/

Demand for STEM talent outweighs supply

1654 views
4 mins read

As we embark on a new era, where digitisation and advanced technologies, like artificial intelligence and the Internet of Things, become a must for more sectors of the economy, we are faced with significant shortages.

There are talent shortages in the fields of science, technology, engineering, and math (STEM).

This is a major challenge not only in Cyprus but around the globe, as countries are struggling with the fact that the available job openings and future demand for STEM talent far exceed the supply.

STEM talent for future economic prosperity is paramount.

For us, cultivating a research and innovation culture and engaging young people in STEM subjects is our number one priority.

We aim to narrow and fill this gap through targeted actions and reforms, giving young people the opportunity to receive experience in STEM fields, gain valuable skills and contribute to our country’s long-term economic growth and social prosperity.

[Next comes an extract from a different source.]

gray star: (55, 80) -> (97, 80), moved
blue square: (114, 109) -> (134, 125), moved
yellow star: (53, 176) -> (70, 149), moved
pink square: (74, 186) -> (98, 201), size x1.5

Uneven digital adoption across enterprises and sectors, gaps in digital skills, and slow technological innovation are some of the issues we need to tackle within the next few years.

The lack of STEM graduates affects a wide range of sectors, but most significantly, it affects digital transition.

It’s like having the right recipe but lacking the essential ingredients.

First of all, it is important to understand that as the demand to fill STEM-related jobs rises, so does the need for the education system to come together and break down the barriers of entry.

To this end, it is extremely important to modernise our education system by developing the pupils’ creative thinking skills in order to satisfy our future needs.

Equally important is to reskill and upskill Cyprus’ workforce and address the underrepresentation of women in STEM by providing tangible solutions through various incentives.

For example, new research and innovation funding programs in the STEM fields could have a condition that a percentage of the grantees are women.

The government has already set the bar high and remains committed to addressing the problems in a pragmatic way through targeted reforms and investments.

Fully in line with the EU’s objectives, the National Recovery and Resilience Plan, called “Cyprus Tomorrow”, and the European Structural Funds THALIA are of crucial importance.

They focus on the new generation and recognise that in order to advance to the new, digital, and green era, we need to have a scientifically, technologically and technically talented workforce.

For us, through our different capacities under the umbrella of the Cyprus National Research and Innovation Governance System, but also for me personally, it is our duty to actively believe in the young generation and invest in its unlimited potential.

To encourage them to follow the path of science, technology and innovative entrepreneurship and help them consider research and innovation as a career option.

And to be part of a modern and extroverted ecosystem that will contribute to developing a competitive economy and a prosperous society.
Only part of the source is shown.